═════ Data for processing ═════

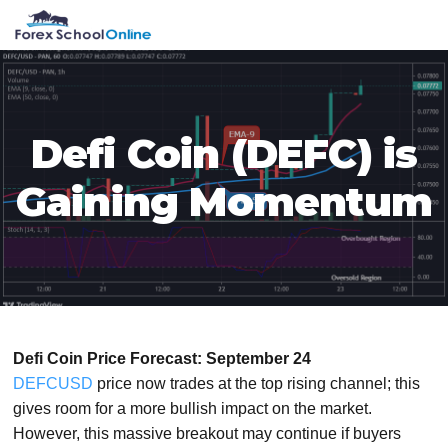
Skip
Skip
Skip
Skip
MENU
to
to
to
to
primary
main
primary
footer
navigation
content
sidebar
Defi Coin (DEFC) is
Gaining Momentum
Defi Coin Price Forecast: September 24
DEFCUSD
price now trades at the top rising channel; this
gives room for a more bullish impact on the market.
However, this massive breakout may continue if buyers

═════

Activity
The answer must be every line of the entries that includes the word "Defi".

Solution below
Defi Coin (DEFC) is
Defi Coin Price Forecast: September 24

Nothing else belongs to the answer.